Exciting news! We're transitioning to the Statewide California Earthquake Center. Our new website is under construction, but we'll continue using this website for SCEC business in the meantime. We're also archiving the Southern Center site to preserve its rich history. A new and improved platform is coming soon!

Experimental Investigation of the Origins of Brittle Fracture Roughness

Will Steinhardt, & Shmuel Rubinstein

Published August 12, 2019, SCEC Contribution #9423, 2019 SCEC Annual Meeting Poster #158

As a crack front moves through a material, it leaves in its wake a fracture surface that preserves the time history of the crack front’s motion. For geological materials, this surface is rough, a remnant of the crack’s tortuous path. Rough crack faces contain more surface area than smooth, flat ones, and thus require more energy to produce. As a result, roughness plays a crucial role in determining the evolution of crack fronts. In addition, faults begin as fractures and then become frictional systems, where the roughness of the fracture can play an important role in determining the size of earthquakes (Zeilke et al. 2017).

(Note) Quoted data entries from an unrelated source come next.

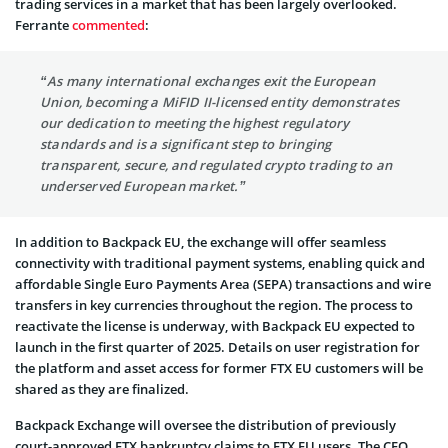
trading services in a market that has been largely overlooked.
Ferrante
commented
:
“As many international exchanges exit the European
Union, becoming a MiFID II-licensed entity demonstrates
our dedication to meeting the highest regulatory
standards and is a significant step to bringing
transparent, secure, and regulated crypto trading to an
underserved European market.”
In addition to Backpack EU, the exchange will offer seamless
connectivity with traditional payment systems, enabling quick and
affordable Single Euro Payments Area (SEPA) transactions and wire
transfers in key currencies throughout the region. The process to
reactivate the license is underway, with Backpack EU expected to
launch in the first quarter of 2025. Details on user registration for
the platform and asset access for former FTX EU customers will be
shared as they are finalized.
Backpack Exchange will oversee the distribution of previously
court-approved FTX bankruptcy claims to FTX EU users. The CEO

Brittle fracture surfaces of both natural and manmade materials exhibit a myriad of features that create macro-scale roughness (Hull, 1999). Among the most fundamental crack surface features are long, step-like discontinuities known as step lines (sometimes called river lines or fracture lances) and are associated with the formation of en echelon cracks. We have developed a system to study these features by observing hydraulic fractures in brittle hydrogels. Heavily cross-linked hydrogels have been shown to behave like classically brittle materials (Livne et al. (2004)), but with the benefits of highly tunable rheology, being optically clear, and having breakdown pressures 2-3 orders of magnitude lower than rocks. Studying hydraulic fractures allows us to match the index of refraction of the interior of the fracture to the bulk material so that we can use a combination of high-speed photography and scanning laser sheet illumination to observe the fracture dynamics in three dimensions at more than 1000 volumes per second. We observe that macro-scale roughness comes in the form of step-like perturbations of the fracture front, resulting from material heterogeneity, which leave in their wake a curved linear scar known as a step line. Our dynamic three-dimensional observations of these steps and their interactions allow us to understand the rules that govern their growth and interaction.

Steinhardt, W., & Rubinstein, S. (2019, 08). Experimental Investigation of the Origins of Brittle Fracture Roughness. Poster Presentation at 2019 SCEC Annual Meeting.